An adaptive transfer learning perspective on classification in non-stationary environments
Henry W J Reeve
TL;DR
This work develops an adaptive transfer-learning framework for binary classification under non-stationary label-shift by decoupling estimation of the transformed density ratio $\eta$ from estimation of the current label probability $\pi_n$. It introduces a Legendre-polynomial-based estimator for $\pi_n$ and a local-confidence-bound approach for $\eta$, enabling a fully adaptive plug-in classifier $\hat{\varphi}_n$ without prior knowledge of the dynamics.

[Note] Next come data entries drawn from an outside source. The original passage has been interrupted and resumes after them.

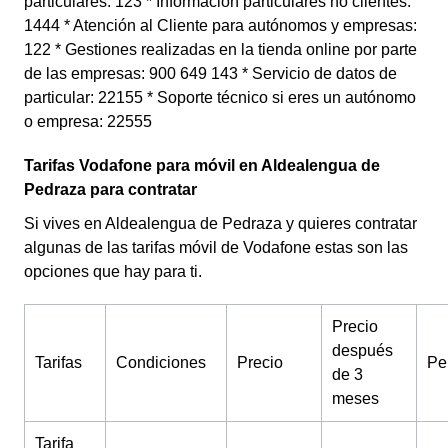
particulares: 123 * Información particulares no clientes:
1444 * Atención al Cliente para autónomos y empresas:
122 * Gestiones realizadas en la tienda online por parte
de las empresas: 900 649 143 * Servicio de datos de
particular: 22155 * Soporte técnico si eres un autónomo
o empresa: 22555
Tarifas Vodafone para móvil en Aldealengua de
Pedraza para contratar
Si vives en Aldealengua de Pedraza y quieres contratar
algunas de las tarifas móvil de Vodafone estas son las
opciones que hay para ti.
Precio
después
Tarifas
Condiciones
Precio
Pe
de 3
meses
Tarifa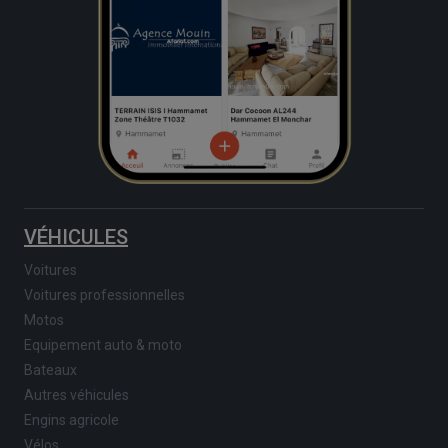
VÉHICULES
Voitures
Voitures professionnelles
Motos
Equipement auto & moto
Bateaux
Autres véhicules
Engins agricole
Vélos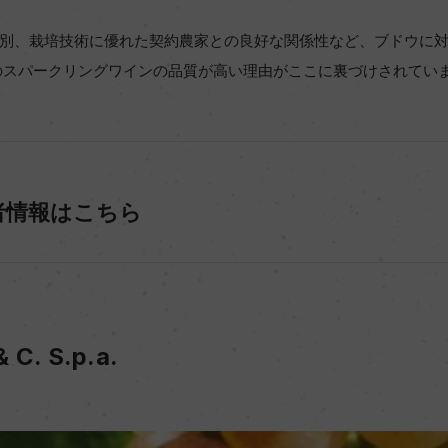
別、栽培技術に優れた契約農家との良好な関係性など、ブドウに
のスパークリングワインの品質が高い理由がここに裏づけされてい
者情報はこちら
& C. S.p.a.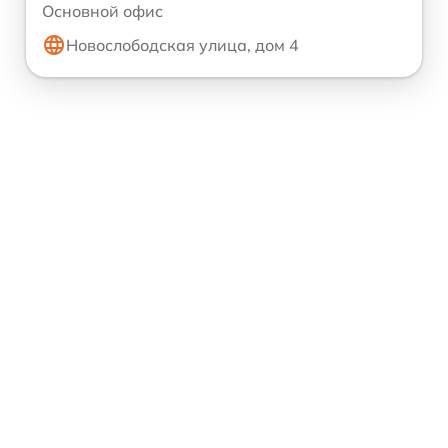
Основной офис
Новослободская улица, дом 4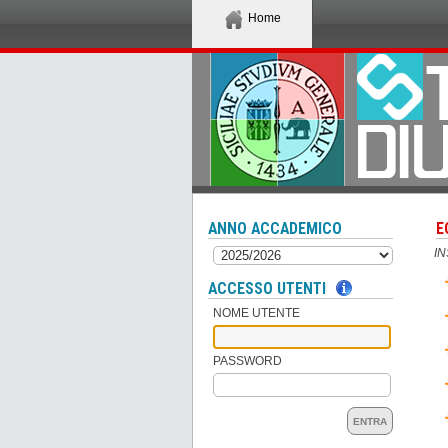
Home
ANNO ACCADEMICO
E
I
ACCESSO UTENTI
NOME UTENTE
PASSWORD
ENTRA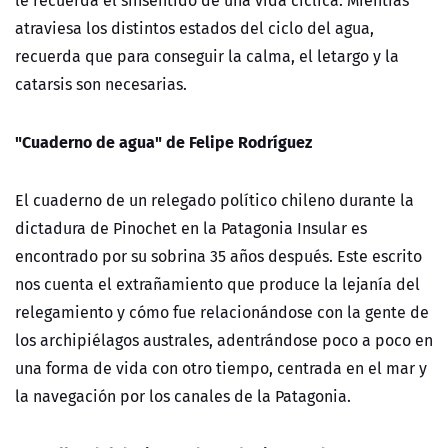
atraviesa los distintos estados del ciclo del agua,
recuerda que para conseguir la calma, el letargo y la
catarsis son necesarias.
"Cuaderno de agua" de Felipe Rodríguez
El cuaderno de un relegado político chileno durante la
dictadura de Pinochet en la Patagonia Insular es
encontrado por su sobrina 35 años después. Este escrito
nos cuenta el extrañamiento que produce la lejanía del
relegamiento y cómo fue relacionándose con la gente de
los archipiélagos australes, adentrándose poco a poco en
una forma de vida con otro tiempo, centrada en el mar y
la navegación por los canales de la Patagonia.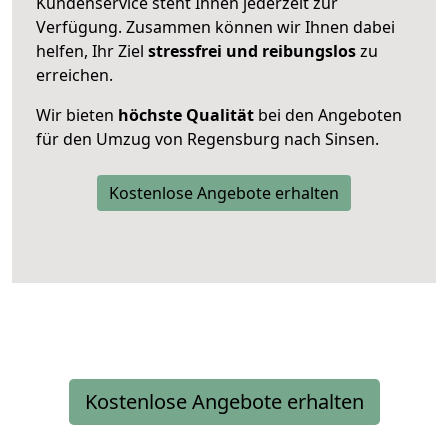
Kundenservice steht Ihnen jederzeit zur
Verfügung. Zusammen können wir Ihnen dabei
helfen, Ihr Ziel
stressfrei und reibungslos
zu
erreichen.
Wir bieten
höchste Qualität
bei den Angeboten
für den Umzug von Regensburg nach Sinsen.
Kostenlose Angebote erhalten
Kostenlose Angebote erhalten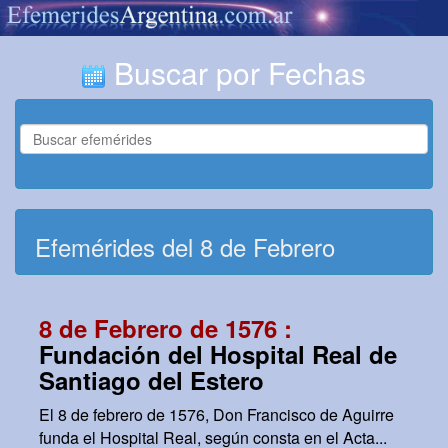
Buscar por Fechas
Efemérides del 8 de Febrero
8 de Febrero de 1576 :
Fundación del Hospital Real de
Santiago del Estero
El 8 de febrero de 1576, Don Francisco de Aguirre
funda el Hospital Real, según consta en el Acta...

The authors prove high-probability bounds for single-time-step excess risk and derive average dynamic-regret bounds that accommodate smooth evolution and occasional jumps in label marginals, expressed in terms of $\mathbb{V}(\pi)$ or related variation metrics. The results unify adaptive statistical estimation with sequential decision guarantees, highlighting the merit of an estimation-centered perspective in non-stationary transfer learning. Overall, the paper provides concrete, distribution-dependent error controls and shows that adaptive estimation can match or approach online-dynamic strategies in non-stationary environments.
Abstract
We consider a semi-supervised classification problem with non-stationary label-shift in which we observe a labelled data set followed by a sequence of unlabelled covariate vectors in which the marginal probabilities of the class labels may change over time. Our objective is to predict the corresponding class-label for each covariate vector, without ever observing the ground-truth labels, beyond the initial labelled data set. Previous work has demonstrated the potential of sophisticated variants of online gradient descent to perform competitively with the optimal dynamic strategy (Bai et al. 2022). In this work we explore an alternative approach grounded in statistical methods for adaptive transfer learning. We demonstrate the merits of this alternative methodology by establishing a high-probability regret bound on the test error at any given individual test-time, which adapt automatically to the unknown dynamics of the marginal label probabilities. Further more, we give bounds on the average dynamic regret which match the average guarantees of the online learning perspective for any given time interval.